With this singular crisis, for example, people are getting emotional striptease.

I must confess that I first noticed the phenomenon at home. When some members of my family began to suffer from the mutation.

COVID-19 And Striptease
COVID-19 And Striptease

It’s not that they changed their personality, they just became – how should I put it? – an enhanced, perhaps exaggerated, version of themselves.

The obsessive with order put us all in order:

  • Those who took medicine for depression, now prescribes it at the limit of imposition.
  • The one who before heard little, now does nothing.
  • The one who had a tendency to play the victim. These days they speak of themselves as if they were the only being threatened on the planet.

There’s something about the coronavirus that, as it advances, rips off the psychological disguises of our species.

I have in my mind that formidable English comedy -The Full Monty- . Which in the late nineties of the last century won several awards.

In the plot, a group of six unemployed people in trouble strip off all their clothes, in front of acquaintances and strangers, a little to get money and a lot to distract the anxiety of a time in bankruptcy.

That’s how we’re doing these days: prone to Full Monty. As if the pandemic had taken away our desire to cheat, hide, temper or moderate.

With the coronavirus, everyone is what he was, but in a superlative, shameless, uncooked version.

COVID-19 And Striptease

COVID-19 And Striptease
COVID-19 And Striptease

It is the same for everyone the president, the secretary, the interviewee and the journalist. The scientist and the demagogue, the neurotic and his therapist, the bosses and their employees.

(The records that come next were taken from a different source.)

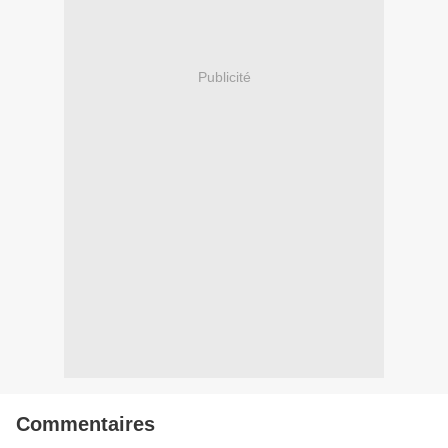
Publicité
Commentaires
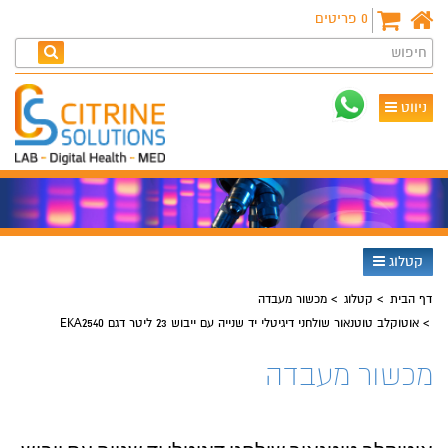
0
פריטים
חיפוש
ניווט
קטלוג
דף הבית
קטלוג
מכשור מעבדה
אוטוקלב טוטנאור שולחני דיגיטלי יד שנייה עם ייבוש 23 ליטר דגם EKA2540
מכשור מעבדה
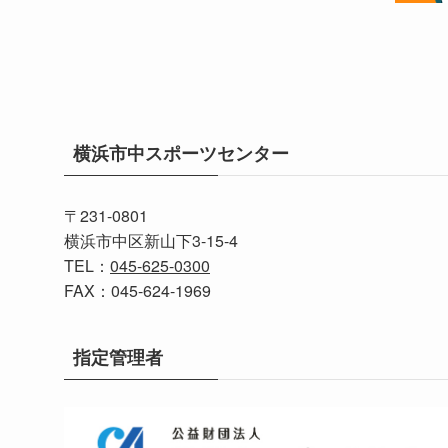
横浜市中スポーツセンター
〒231-0801
横浜市中区新山下3-15-4
TEL：
045-625-0300
FAX：045-624-1969
指定管理者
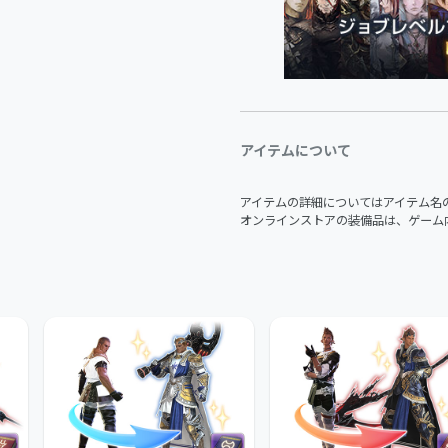
アイテムについて
アイテムの詳細についてはアイテム名
オンラインストアの装備品は、ゲーム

The businessman and his critics, the bureaucrat and the artist. The one who writes these lines and (forgive the daring) the one who reads them.

Perhaps the epidemic has made us hypersensitive and we act accordingly. We are affected by things that normally would have gone unnoticed.

I have as evidential material in favor of this argument the eighteen chats that one day I will abandon. (Promised daily by my own crisis of hypersensitivity).

I confess that with my fingertips I have given one or another sermon. Also tell that I have been mistreated without deserving it. And that there I have counted by groups those who usually feel superior to anyone.

There are also many people in these places who overnight received a doctorate in economics or in epidemiology; they are distinguished by the fact that they both share the symptom of seeing a deep ravine at the end of the tunnel.

Albert Einstein once said that “he who overcomes the crisis overcomes himself without being overcome.”

Well, if stripping makes us outdo ourselves, welcome to the Full Monty experience.

But if, when we are remembered, the circumstances surpass us, in the chronicles of the coronavirus there will remain the memory of that ridiculous thing we did when, without inhibition, we showed our worst counterfeits.

ZOOM

The pandemic is bringing out the best angels in our nature, but also the ugliest.

They both inhabit each of us. Let each one of us, during this trance, take care of displaying nudity to one or the other.